Data -
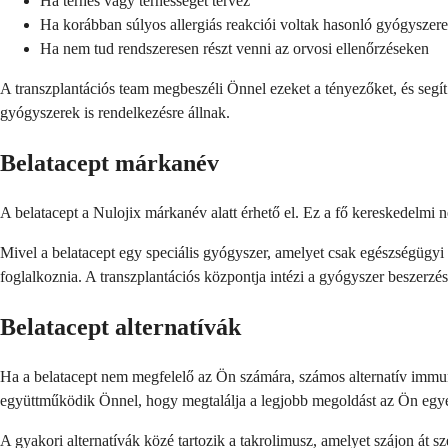
Ha terhes vagy terhességet tervez
Ha korábban súlyos allergiás reakciói voltak hasonló gyógyszer
Ha nem tud rendszeresen részt venni az orvosi ellenőrzéseken
A transzplantációs team megbeszéli Önnel ezeket a tényezőket, és segí
gyógyszerek is rendelkezésre állnak.
Belatacept márkanév
A belatacept a Nulojix márkanév alatt érhető el. Ez a fő kereskedelmi 
Mivel a belatacept egy speciális gyógyszer, amelyet csak egészségügyi
foglalkoznia. A transzplantációs központja intézi a gyógyszer beszerzé
Belatacept alternatívák
Ha a belatacept nem megfelelő az Ön számára, számos alternatív immun
együttműködik Önnel, hogy megtalálja a legjobb megoldást az Ön egy
A gyakori alternatívák közé tartozik a takrolimusz, amelyet szájon át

What you are asked to do - The records above, minus their pictures, are to be returned verbatim.

Answer space -
Ha terhes vagy terhességet tervez
Ha korábban súlyos allergiás reakciói voltak hasonló gyógyszer
Ha nem tud rendszeresen részt venni az orvosi ellenőrzéseken
A transzplantációs team megbeszéli Önnel ezeket a tényezőket, és segí
gyógyszerek is rendelkezésre állnak.
Belatacept márkanév
A belatacept a Nulojix márkanév alatt érhető el. Ez a fő kereskedelmi 
Mivel a belatacept egy speciális gyógyszer, amelyet csak egészségügyi
foglalkoznia. A transzplantációs központja intézi a gyógyszer beszerzé
Belatacept alternatívák
Ha a belatacept nem megfelelő az Ön számára, számos alternatív immun
együttműködik Önnel, hogy megtalálja a legjobb megoldást az Ön egy
A gyakori alternatívák közé tartozik a takrolimusz, amelyet szájon át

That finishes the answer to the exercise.